*Excerpts from a dataset*.
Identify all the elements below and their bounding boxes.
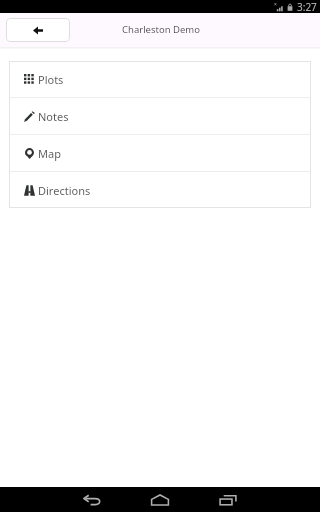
staticText: 3:27 xyxy=(297,0,317,13)
staticText: Map xyxy=(38,146,61,161)
staticText: Charleston Demo xyxy=(122,23,200,36)
button[interactable]: Notes xyxy=(9,98,311,134)
button[interactable]: Home xyxy=(142,487,178,512)
staticText: Directions xyxy=(38,183,91,198)
button[interactable]: Back xyxy=(6,18,70,42)
button[interactable]: Back xyxy=(74,487,110,512)
staticText: Notes xyxy=(38,109,69,124)
button[interactable]: Recents xyxy=(210,487,246,512)
staticText: Plots xyxy=(38,72,64,87)
button[interactable]: Plots xyxy=(9,61,311,97)
button[interactable]: Map xyxy=(9,135,311,171)
button[interactable]: Directions xyxy=(9,172,311,208)
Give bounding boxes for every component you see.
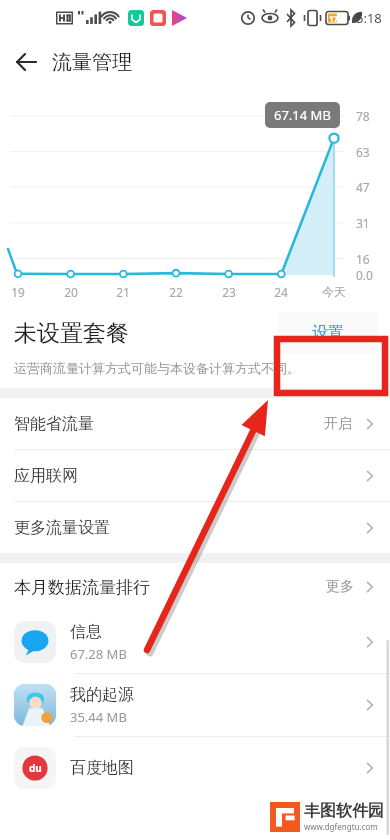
button[interactable]: 信息 (0, 611, 390, 673)
staticText: 智能省流量 (14, 414, 324, 434)
staticText: 35.44 MB (70, 708, 127, 726)
staticText: 19 (11, 284, 25, 300)
staticText: 今天 (322, 284, 346, 299)
staticText: 应用联网 (14, 466, 360, 486)
staticText: 22 (169, 284, 183, 300)
staticText: 23 (222, 284, 236, 300)
staticText: 16 (356, 251, 370, 267)
staticText: 47 (356, 179, 370, 195)
staticText: du (29, 761, 42, 775)
button[interactable]: 智能省流量 (0, 398, 390, 449)
button[interactable]: 应用联网 (0, 450, 390, 501)
staticText: 信息 (70, 622, 102, 642)
staticText: 设置 (312, 323, 344, 343)
staticText: 开启 (324, 415, 352, 433)
staticText: 5:18 (356, 9, 382, 27)
staticText: 24 (274, 284, 288, 300)
staticText: www.dgfengtu.com (304, 821, 378, 832)
staticText: 运营商流量计算方式可能与本设备计算方式不同。 (14, 360, 300, 376)
staticText: 67.28 MB (70, 645, 127, 663)
button[interactable]: 更多流量设置 (0, 502, 390, 553)
staticText: 17 (329, 13, 339, 24)
staticText: 67.14 MB (274, 106, 331, 124)
staticText: 本月数据流量排行 (14, 577, 326, 598)
staticText: 更多流量设置 (14, 518, 360, 538)
staticText: 21 (116, 284, 130, 300)
button[interactable]: 我的起源 (0, 674, 390, 736)
staticText: 63 (356, 144, 370, 160)
staticText: 20 (64, 284, 78, 300)
staticText: 更多 (326, 578, 354, 596)
staticText: 流量管理 (52, 50, 132, 75)
staticText: 未设置套餐 (14, 319, 278, 348)
staticText: 我的起源 (70, 685, 134, 705)
button[interactable]: Back (0, 36, 52, 88)
button[interactable]: 设置 (278, 312, 378, 354)
staticText: 0.0 (356, 267, 373, 283)
button[interactable]: du (0, 737, 390, 799)
button[interactable]: 本月数据流量排行 (0, 563, 390, 611)
staticText: 丰图软件园 (304, 801, 384, 821)
staticText: 百度地图 (70, 758, 134, 778)
staticText: 31 (356, 215, 370, 231)
staticText: 78 (356, 108, 370, 124)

*Problem to work on*. Which lines above contain the word "Notes"? Copy all of them.

*Response to the task*.
button[interactable]: Notes xyxy=(9,98,311,134)
staticText: Notes xyxy=(38,109,69,124)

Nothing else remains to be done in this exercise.